(Rewrites with details of gains on Coinbase, Zip exposure)
April 26 (Reuters) – Westpac Banking Corp said on Monday one-off gains from its exposure to a U.S. cryptocurrency exchange and a buy-now-pay-later firm failed to offset a hit to first-half cash earnings from customer refunds and write-downs.
Australia’s second-largest bank is set to report its first-half results on May 3, with earnings slated to be A$282 million ($218.38 million) lower.
Westpac, through its venture capital arm Reinventure, booked a net A$288 million gain on its investment in Coinbase Global , which recently listed in the United States just as cryptocurrencies are slowly gaining greater mainstream acceptance.
Since the listing on April 14, Westpac has slashed its exposure to Coinbase by 50%. It had 1.2 million shares of the exchange.
The lender also gained A$18 million from selling its stake in Zip Co Ltd, Australia’s No.2 buy-now-pay-later firm.
The windfalls, however, were not enough to offset around A$220 million in additional provisions for customer refunds, payments and litigation.
A loss of A$113 million from the sale of its pacific business, software and goodwill write-downs of roughly A$200 million and A$56 million from costs to end its relationship with IOOF Holdings will also weigh on the lender’s profit.

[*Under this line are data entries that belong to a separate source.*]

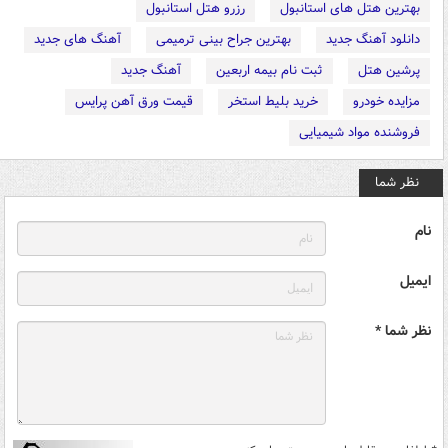
بهترین هتل های استانبول
رزرو هتل استانبول
دانلود آهنگ جدید
بهترین جراح بینی ترمیمی
آهنگ های جدید
پرشین هتل
ثبت نام بیمه اربعین
آهنگ جدید
مزایده خودرو
خرید بلیط استخر
قیمت ورق آهن پرایس
فروشنده مواد شیمیایی
نظر شما
نام
ایمیل
نظر شما *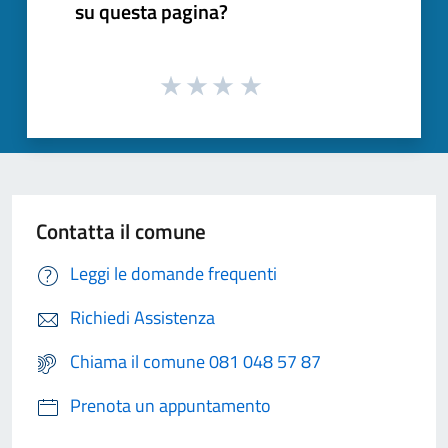
su questa pagina?
Contatta il comune
Leggi le domande frequenti
Richiedi Assistenza
Chiama il comune 081 048 57 87
Prenota un appuntamento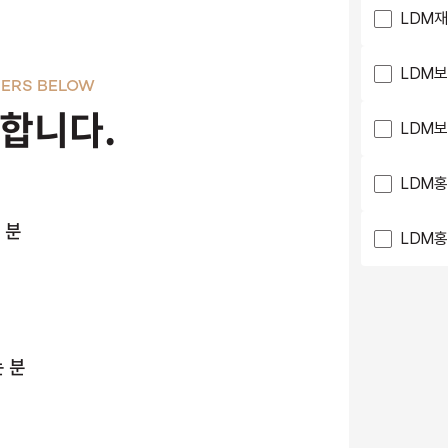
LDM재
LDM보
ERS BELOW
천합니다.
LDM보
LDM홍
 분
LDM홍
 분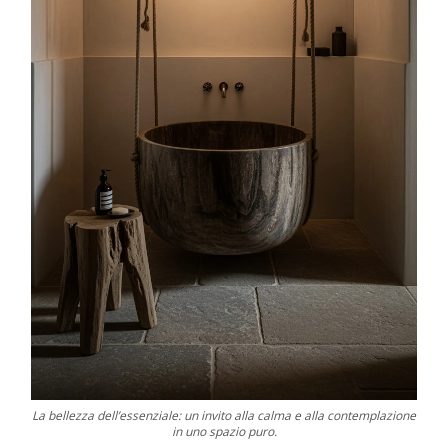
La bellezza dell’essenziale: un invito alla calma e alla contemplazione
in uno spazio puro.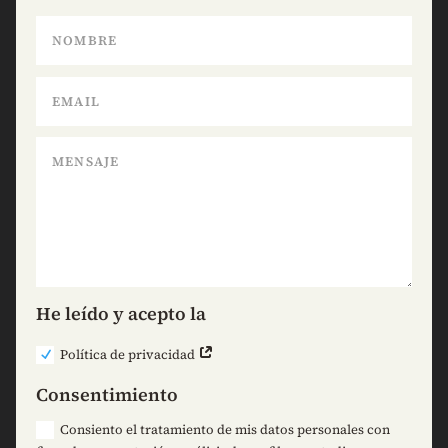
He leído y acepto la
Política de privacidad
Consentimiento
Consiento el tratamiento de mis datos personales con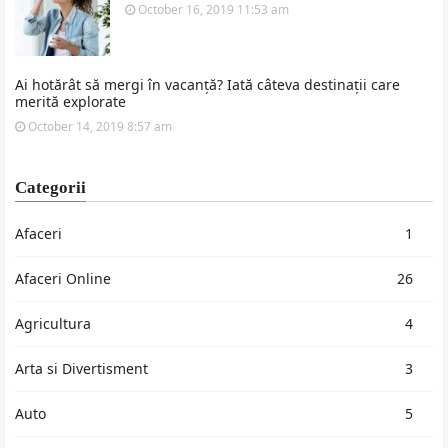
October 16, 2019 11:53 am
Ai hotărât să mergi în vacanță? Iată câteva destinații care
merită explorate
October 14, 2019 8:57 am
Categorii
Afaceri
1
Afaceri Online
26
Agricultura
4
Arta si Divertisment
3
Auto
5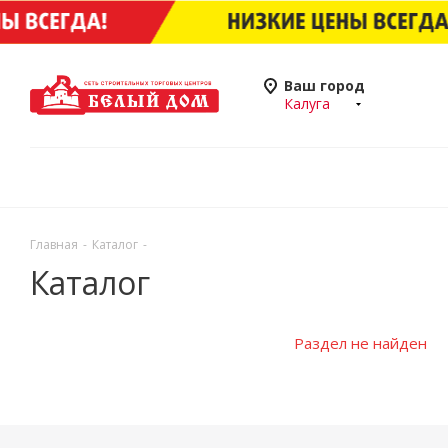
Ваш город
Калуга
Главная
-
Каталог
-
Каталог
Раздел не найден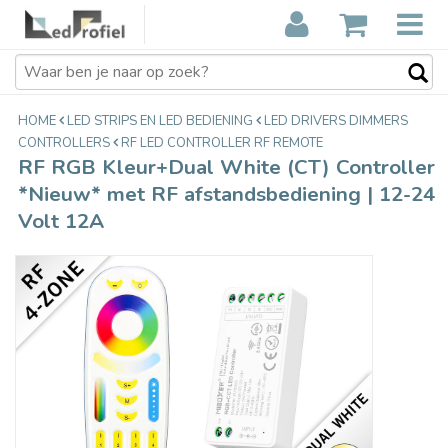
RF RGB Kleur+Dual White (CT)
€34,95
Controller *Nieuw* met RF
Incl. btw
afstandsbediening | 12-24 Volt 12A
HOME
LED STRIPS EN LED BEDIENING
LED DRIVERS DIMMERS
CONTROLLERS
RF LED CONTROLLER RF REMOTE
RF RGB Kleur+Dual White (CT) Controller
*Nieuw* met RF afstandsbediening | 12-24
Volt 12A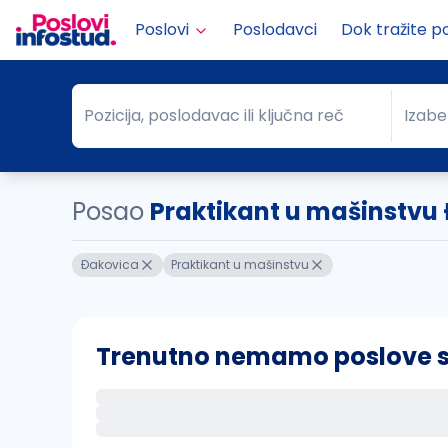
Poslovi
Poslodavci
Dok tražite p
Pozicija, poslodavac ili ključna reč
Izabe
Pozicija, poslodavac ili ključna reč
Grad
Posao
Praktikant u mašinstvu
Ðakovica
Praktikant u mašinstvu
Trenutno nemamo poslove sa 
Ako sačuvate ovu pretragu, obavestićemo va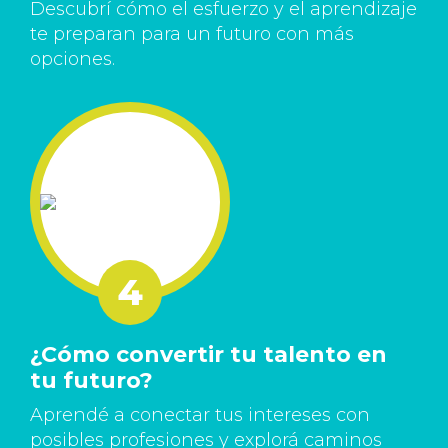
Descubrí cómo el esfuerzo y el aprendizaje
te preparan para un futuro con más
opciones.
¿Cómo convertir tu talento en
tu futuro?
Aprendé a conectar tus intereses con
posibles profesiones y explorá caminos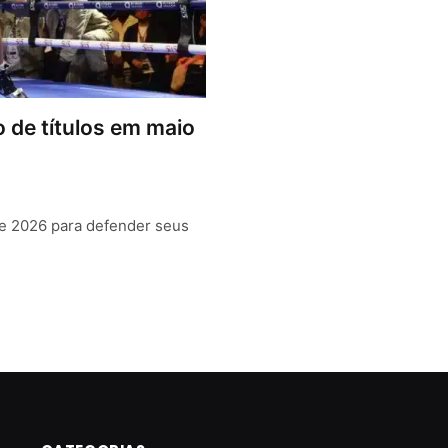
lo de títulos em maio
de 2026 para defender seus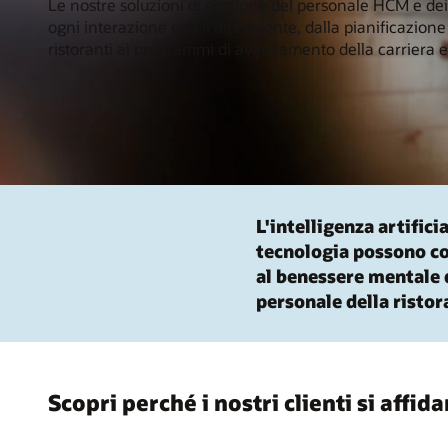
Le nostre soluzioni di gestione del personale HCM e dei
ogni interazione con il dipendente, dalla pianificazione
ristoranti ai programmi di avanzamento della carriera e
L'intelligenza artificia
tecnologia possono co
al benessere mentale 
personale della ristor
Scopri perché i nostri clienti si affi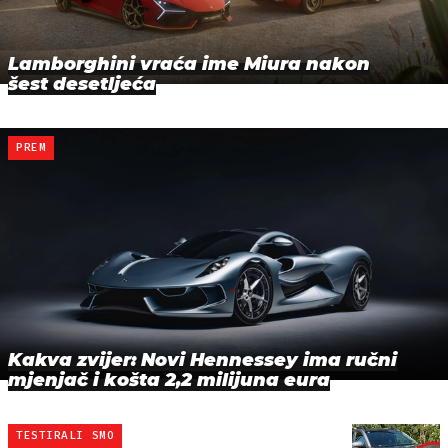
Lamborghini vraća ime Miura nakon
šest desetljeća
PREM
Kakva zvijer: Novi Hennessey ima ručni
mjenjač i košta 2,2 milijuna eura
TESTIRALI SMO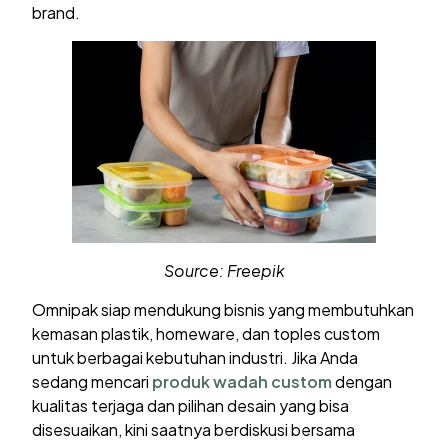
brand.
Source: Freepik
Omnipak siap mendukung bisnis yang membutuhkan
kemasan plastik, homeware, dan toples custom
untuk berbagai kebutuhan industri. Jika Anda
sedang mencari
produk wadah custom
dengan
kualitas terjaga dan pilihan desain yang bisa
disesuaikan, kini saatnya berdiskusi bersama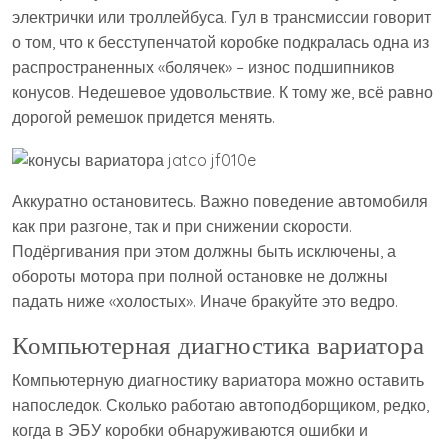
электрички или троллейбуса. Гул в трансмиссии говорит
о том, что к бесступенчатой коробке подкралась одна из
распространенных «болячек» – износ подшипников
конусов. Недешевое удовольствие. К тому же, всё равно
дорогой ремешок придется менять.
Аккуратно остановитесь. Важно поведение автомобиля
как при разгоне, так и при снижении скорости.
Подёргивания при этом должны быть исключены, а
обороты мотора при полной остановке не должны
падать ниже «холостых». Иначе бракуйте это ведро.
Компьютерная диагностика вариатора
Компьютерную диагностику вариатора можно оставить
напоследок. Сколько работаю автоподборщиком, редко,
когда в ЭБУ коробки обнаруживаются ошибки и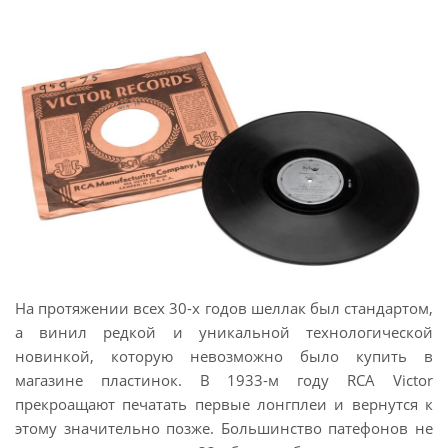
На протяжении всех 30-х годов шеллак был стандартом,
а винил редкой и уникальной технологической
новинкой, которую невозможно было купить в
магазине пластинок. В 1933-м году RCA Victor
прекроащают печатать первые лонгплеи и вернутся к
этому значительно позже. Большинство патефонов не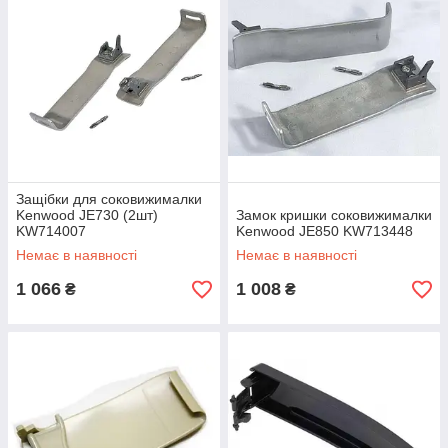
Защібки для соковижималки
Kenwood JE730 (2шт)
Замок кришки соковижималки
KW714007
Kenwood JE850 KW713448
Немає в наявності
Немає в наявності
1 066
1 008
₴
₴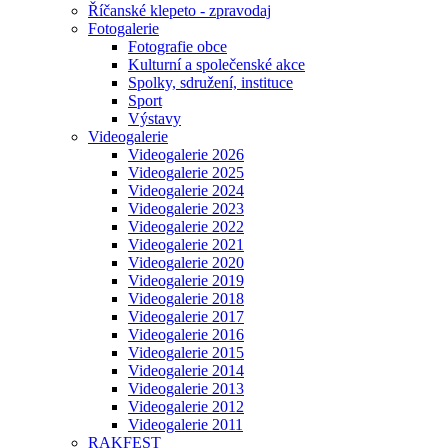
Říčanské klepeto - zpravodaj
Fotogalerie
Fotografie obce
Kulturní a společenské akce
Spolky, sdružení, instituce
Sport
Výstavy
Videogalerie
Videogalerie 2026
Videogalerie 2025
Videogalerie 2024
Videogalerie 2023
Videogalerie 2022
Videogalerie 2021
Videogalerie 2020
Videogalerie 2019
Videogalerie 2018
Videogalerie 2017
Videogalerie 2016
Videogalerie 2015
Videogalerie 2014
Videogalerie 2013
Videogalerie 2012
Videogalerie 2011
RAKFEST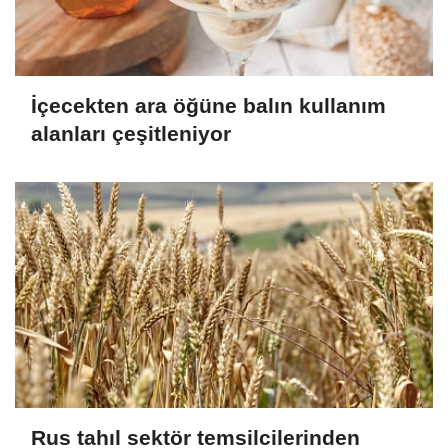
İçecekten ara öğüne balın kullanım
alanları çeşitleniyor
Rus tahıl sektör temsilcilerinden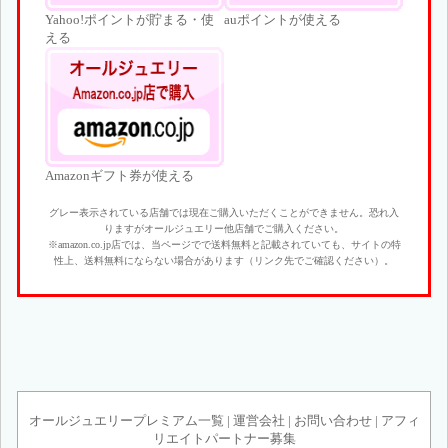
Yahoo!ポイントが貯まる・使
auポイントが使える
える
Amazonギフト券が使える
グレー表示されている店舗では現在ご購入いただくことができません。恐れ入
りますがオールジュエリー他店舗でご購入ください。
※amazon.co.jp店では、当ページでで送料無料と記載されていても、サイトの特
性上、送料無料にならない場合があります（リンク先でご確認ください）。
オールジュエリープレミアム一覧
|
運営会社
|
お問い合わせ
|
アフィ
リエイトパートナー募集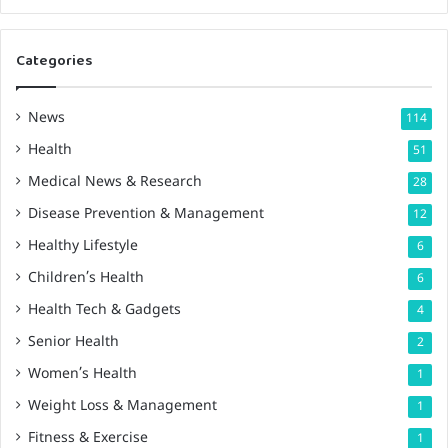
Categories
News
114
Health
51
Medical News & Research
28
Disease Prevention & Management
12
Healthy Lifestyle
6
Children’s Health
6
Health Tech & Gadgets
4
Senior Health
2
Women’s Health
1
Weight Loss & Management
1
Fitness & Exercise
1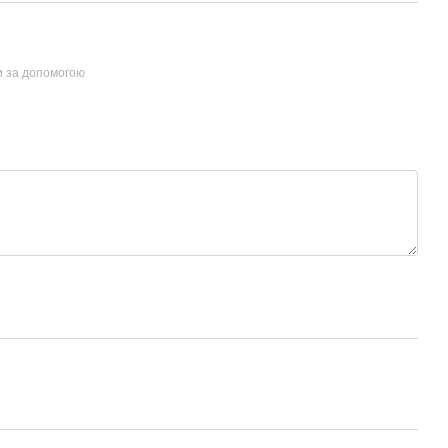
и за допомогою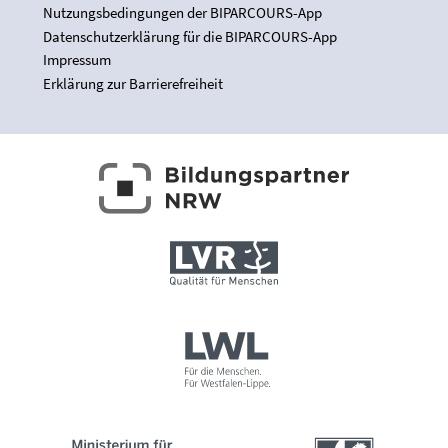
Nutzungsbedingungen der BIPARCOURS-App
Datenschutzerklärung für die BIPARCOURS-App
Impressum
Erklärung zur Barrierefreiheit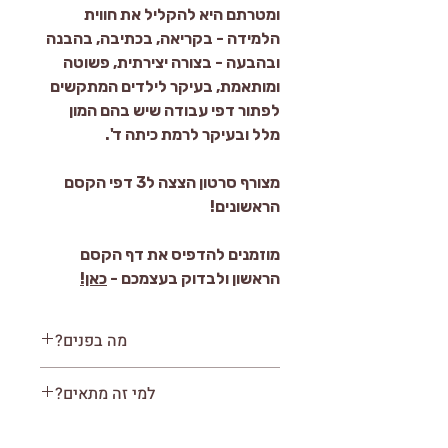
ומטרתם היא להקליל את חווית
הלמידה - בקריאה, בכתיבה, בהבנה
ובהבעה - בצורה יצירתית, פשוטה
ומותאמת, בעיקר לילדים המתקשים
לפתור דפי עבודה שיש בהם המון
מלל ובעיקר לרמת כיתה ד'.
מצורף סרטון הצצה ל3 דפי הקסם
הראשונים!
מוזמנים להדפיס את דף הקסם
הראשון ולבדוק בעצמכם -
כאן!
מה בפנים?
11 עמודים להורדה ולהדפסה (כולל
למי זה מתאים?
שער)
לילדים המתקשים בפתירת דפי
10 דפי קסם - דפי עבודה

Westpac posted interim cash earnings of A$993 million last year after taking large write-downs, mainly to account for expected loan losses from the COVID-19 crisis, while also opting to not pay a dividend.
The lender has been selling non-core assets and looking to turn the page on the reputational hit it took for enabling millions of illicit payments, including to people exploiting children, that resulted in a record A$1.3 billion fine.
Shares of Westpac rose half a percent amid wider gains in the market. They have surged 30% this year, outperforming Australia’s other three major banks.